Read through the listing below and copy each line in which the word "pontos" occurs.

Recorded data ::
------------------------------------------------------------------------

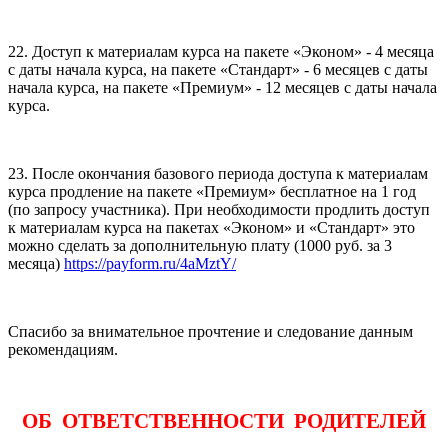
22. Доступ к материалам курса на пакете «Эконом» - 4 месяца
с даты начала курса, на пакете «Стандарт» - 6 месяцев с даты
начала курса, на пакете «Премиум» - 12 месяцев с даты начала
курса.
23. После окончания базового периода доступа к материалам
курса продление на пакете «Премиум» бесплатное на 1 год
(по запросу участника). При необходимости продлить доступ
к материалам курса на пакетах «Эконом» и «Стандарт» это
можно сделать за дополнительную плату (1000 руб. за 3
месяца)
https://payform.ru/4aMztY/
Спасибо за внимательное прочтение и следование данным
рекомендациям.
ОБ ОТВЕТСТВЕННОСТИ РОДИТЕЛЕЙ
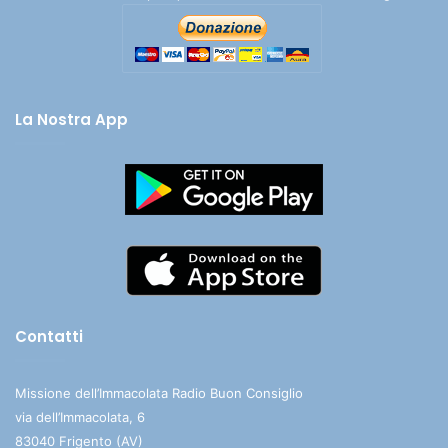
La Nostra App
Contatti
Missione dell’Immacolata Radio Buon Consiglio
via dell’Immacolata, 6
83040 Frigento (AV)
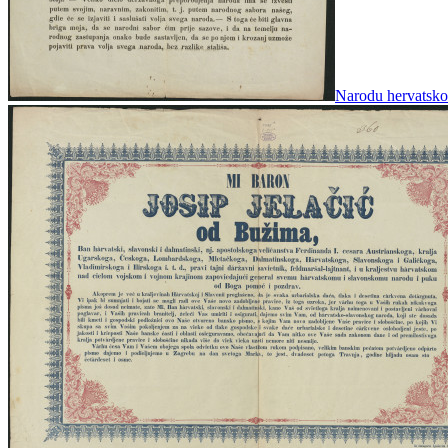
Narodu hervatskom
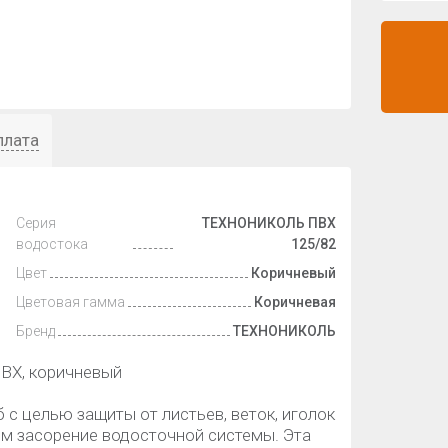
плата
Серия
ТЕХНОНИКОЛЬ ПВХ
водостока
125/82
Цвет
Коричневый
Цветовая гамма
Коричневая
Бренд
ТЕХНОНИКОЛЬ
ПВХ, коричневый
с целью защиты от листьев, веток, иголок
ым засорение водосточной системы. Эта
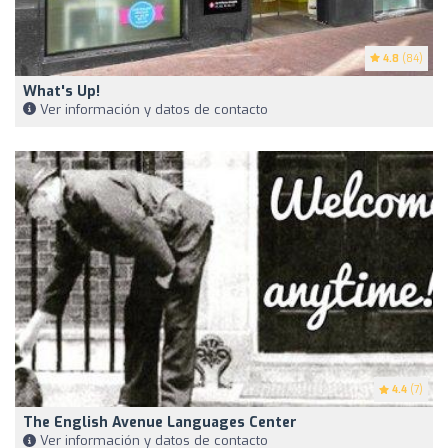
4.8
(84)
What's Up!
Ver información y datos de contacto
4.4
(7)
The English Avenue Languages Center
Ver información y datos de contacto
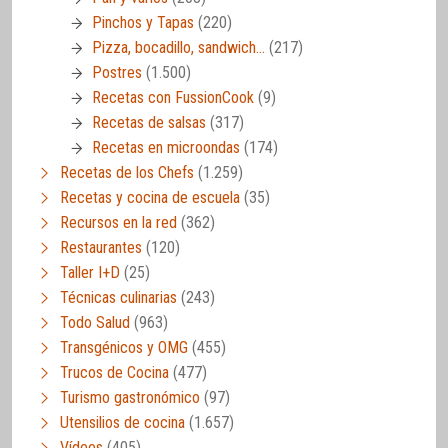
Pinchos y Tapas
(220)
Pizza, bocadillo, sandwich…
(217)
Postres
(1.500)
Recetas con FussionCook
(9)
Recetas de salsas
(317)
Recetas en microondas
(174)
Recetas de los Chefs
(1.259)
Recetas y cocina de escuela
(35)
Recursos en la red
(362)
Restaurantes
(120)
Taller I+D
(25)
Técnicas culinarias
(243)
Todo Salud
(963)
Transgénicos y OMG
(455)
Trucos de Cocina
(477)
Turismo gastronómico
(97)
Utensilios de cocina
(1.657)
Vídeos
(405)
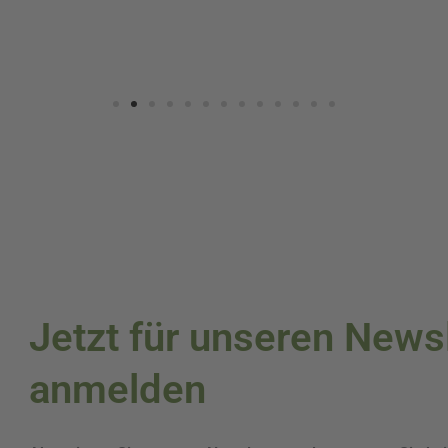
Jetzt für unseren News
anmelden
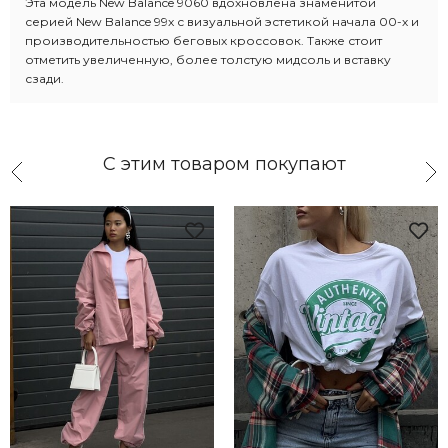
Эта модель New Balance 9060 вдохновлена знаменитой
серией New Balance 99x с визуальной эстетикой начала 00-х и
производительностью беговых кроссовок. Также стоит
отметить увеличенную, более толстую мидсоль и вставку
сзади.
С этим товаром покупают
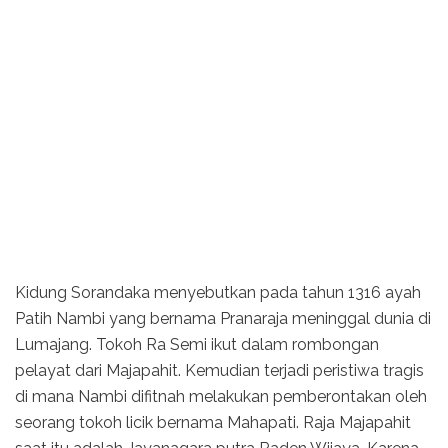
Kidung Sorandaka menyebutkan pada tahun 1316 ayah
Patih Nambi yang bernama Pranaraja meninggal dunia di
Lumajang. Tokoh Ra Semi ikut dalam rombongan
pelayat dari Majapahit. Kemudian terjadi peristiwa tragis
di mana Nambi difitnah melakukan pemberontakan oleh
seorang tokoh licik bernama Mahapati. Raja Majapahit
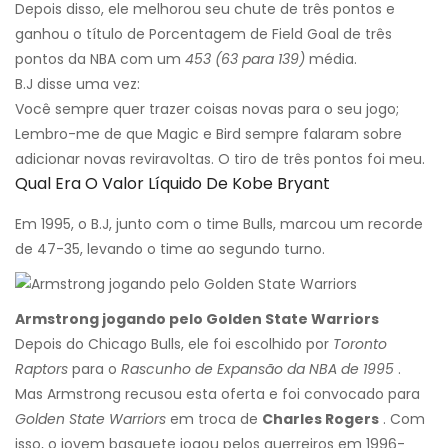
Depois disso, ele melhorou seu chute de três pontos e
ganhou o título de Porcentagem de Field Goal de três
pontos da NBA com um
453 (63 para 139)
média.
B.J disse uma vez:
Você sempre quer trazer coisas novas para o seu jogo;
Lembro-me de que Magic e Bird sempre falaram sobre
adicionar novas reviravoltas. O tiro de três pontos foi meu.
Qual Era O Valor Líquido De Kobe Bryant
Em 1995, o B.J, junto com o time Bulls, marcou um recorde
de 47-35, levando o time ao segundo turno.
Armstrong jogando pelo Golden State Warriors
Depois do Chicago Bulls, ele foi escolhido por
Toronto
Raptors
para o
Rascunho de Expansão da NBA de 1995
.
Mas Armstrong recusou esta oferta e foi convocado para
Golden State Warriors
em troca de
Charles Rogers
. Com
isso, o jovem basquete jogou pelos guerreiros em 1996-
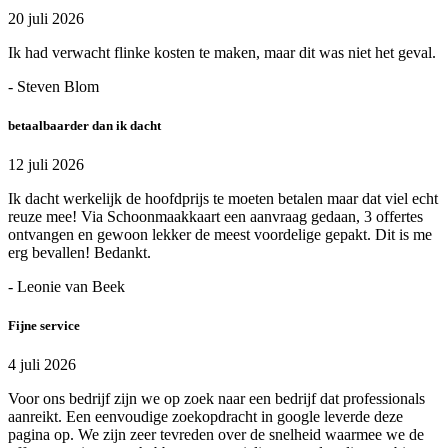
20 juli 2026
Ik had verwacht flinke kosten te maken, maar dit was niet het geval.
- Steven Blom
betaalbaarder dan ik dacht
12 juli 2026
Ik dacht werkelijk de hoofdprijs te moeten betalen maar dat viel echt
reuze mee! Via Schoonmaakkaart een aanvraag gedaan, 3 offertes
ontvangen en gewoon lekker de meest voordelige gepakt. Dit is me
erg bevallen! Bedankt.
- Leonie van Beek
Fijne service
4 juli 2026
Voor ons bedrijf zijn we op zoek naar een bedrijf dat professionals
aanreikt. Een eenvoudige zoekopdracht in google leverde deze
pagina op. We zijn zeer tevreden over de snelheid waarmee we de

------------------------------------------------------------------------

Answer section ::
Depois disso, ele melhorou seu chute de três pontos e
pontos da NBA com um
adicionar novas reviravoltas. O tiro de três pontos foi meu.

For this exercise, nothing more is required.